Nope, no luck. No dmesg
logs either.
It's possible (and pretty likely) that subsequent HGON/DSM calls don't actually do anything, so the dmesg log may be misleading. Can you try to run acall "\_SB.PCI0.RP05.HGOF"
and then acall "\_SB.PCI0.RP05.HGON"
and look at the log? That should basically power-cycle the dGPU.
$ acall "\_SB.PCI0.RP05.HGOF"
0x1called
$ acall "\_SB.PCI0.RP05.HGON"
0x0called
$ lspci -nn | grep -i nvidia
It's interesting, the HGOF returns what @kitakar5525 got when they ran HGON as the return message (0x1), but my HGON just gets 0x0. I also get a delay between the HGON message and the return value but the HGOF is instant. No dmesg logs from either command.

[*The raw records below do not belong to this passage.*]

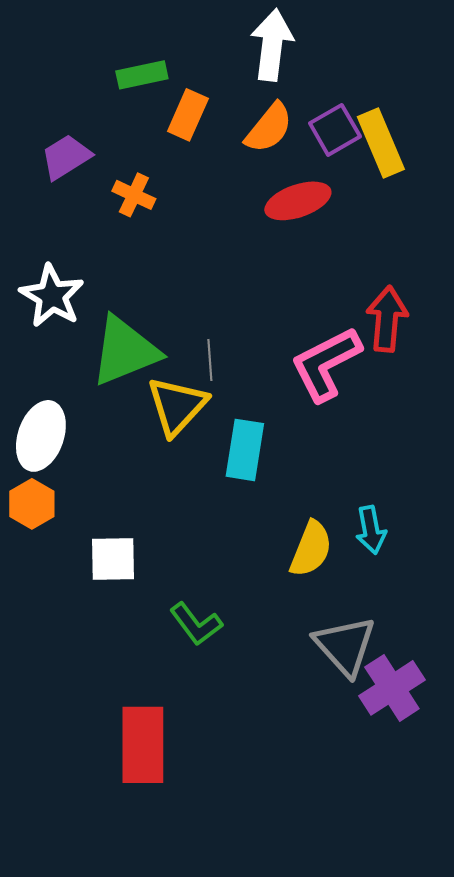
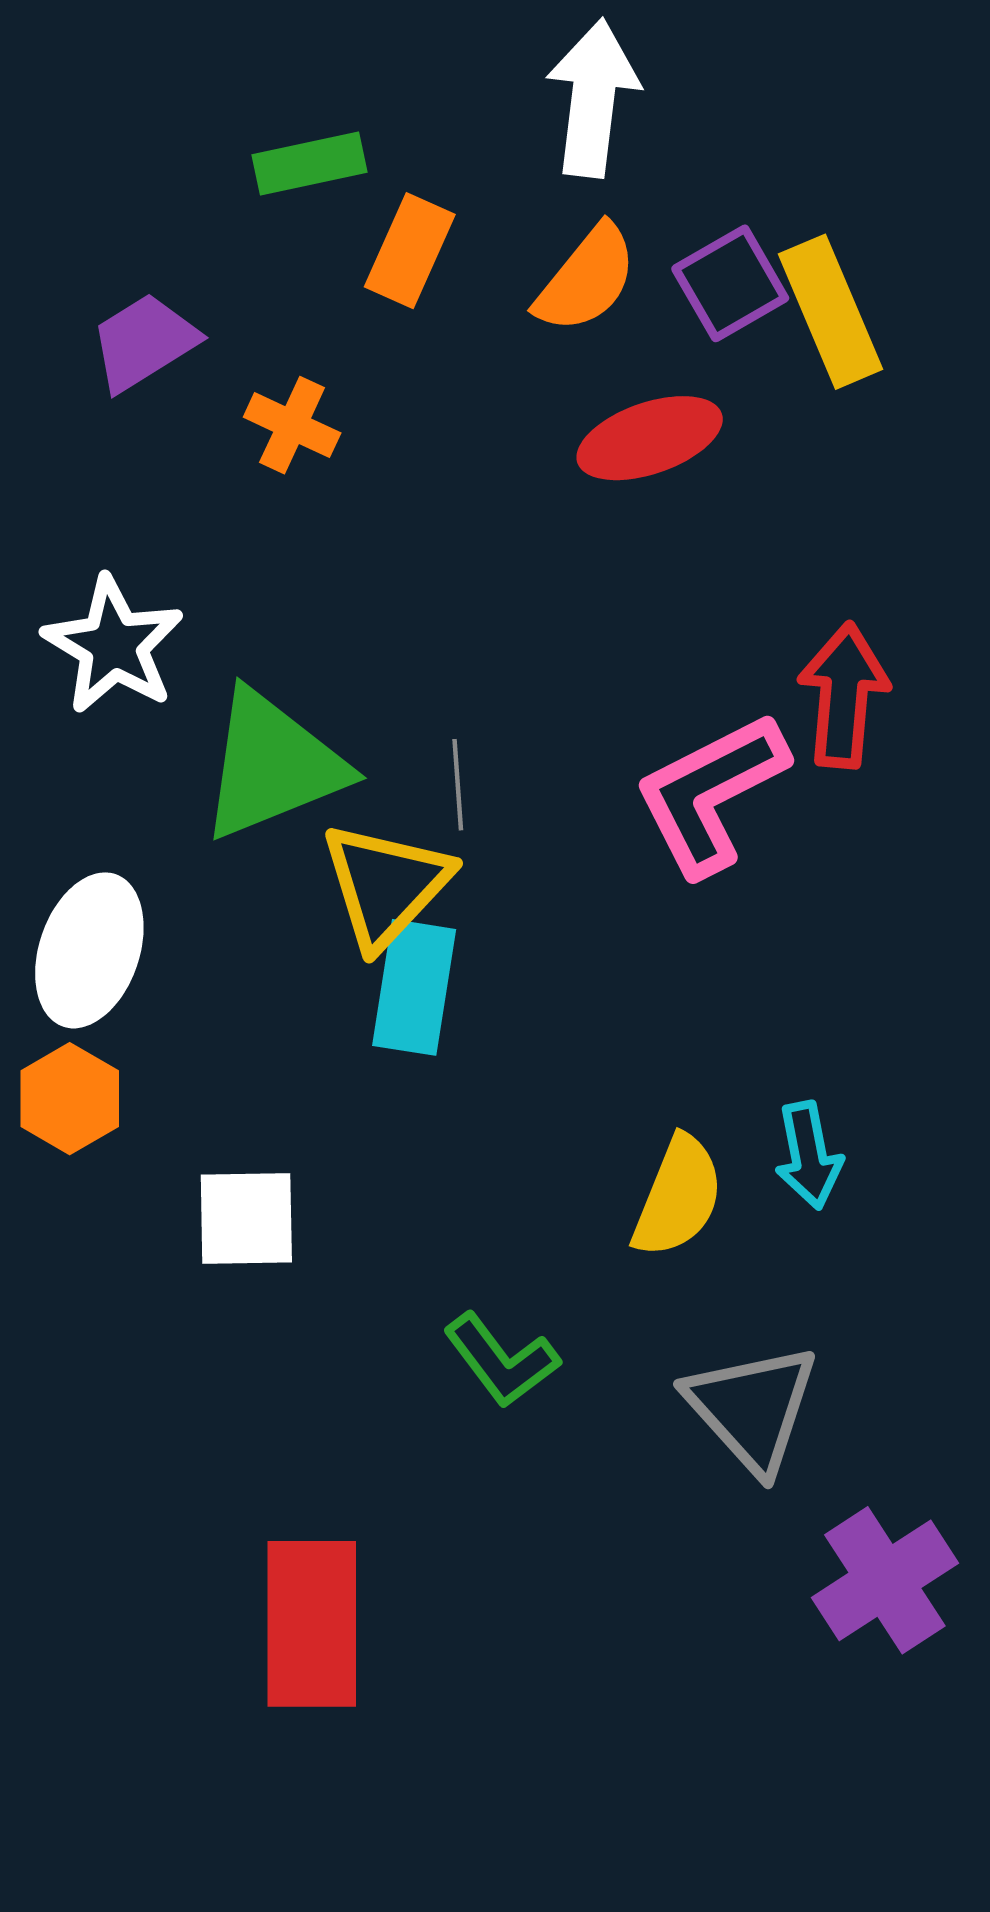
cyan rectangle: (245, 450) -> (414, 987), moved
green L-shape: (196, 624) -> (501, 1360), moved
purple cross: (392, 688) -> (885, 1580), moved

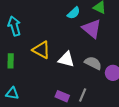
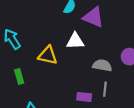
white triangle: (66, 59) -> (75, 41), moved
gray semicircle: (93, 63) -> (102, 65), moved

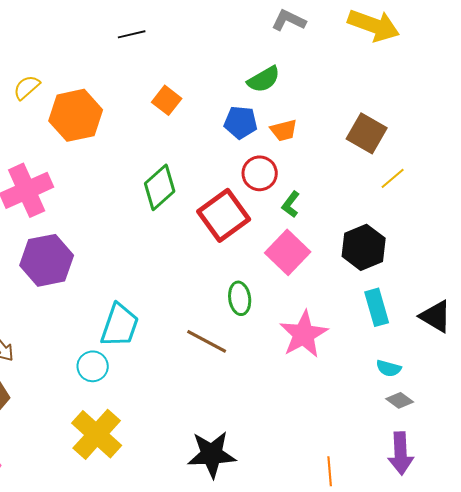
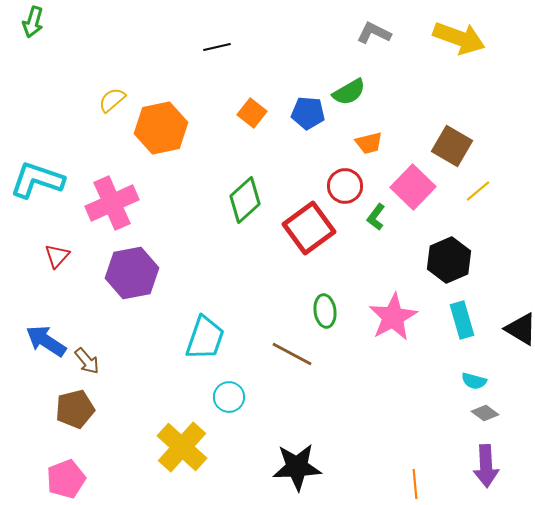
blue pentagon: (241, 122) -> (308, 113), moved
pink square: (288, 252) -> (413, 187), moved
pink star: (304, 334) -> (393, 317), moved
cyan circle: (93, 366) -> (229, 397), moved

$ time acall "\_SB.PCI0.RP05.HGOF"
0x1called
real 0m0.069s
user 0m0.004s
sys 0m0.010s
$ time acall "\_SB.PCI0.RP05.HGON"
0x0called
real 0m6.052s
user 0m0.005s
sys 0m0.150s
Hmm, I guess you'll have to trace through the methods to figure out where things are going wrong. For example, the HGON call could time out for some reason: https://github.com/linux-surface/acpidumps/blob/master/surface_book_1/dsdt.dsl#L18189. Probably also a good idea to add some debug prints to check when and what is being sent to the EC (https://github.com/qzed/linux-surface-sam-hid/blob/master/patches/5.1/0001-Add-quirk-for-Surface-SAM-I2C-address-space.patch#L184).
You could maybe also try a two-button reset (hold power and volume-up button) to make sure that it isn't any firmware bug. But I kind of doubt that that's going to help here.
I will give this a crack over the weekend and see what I come up with. I suspect it's not a firmware bug, since the dGPU works on Windows, but who knows?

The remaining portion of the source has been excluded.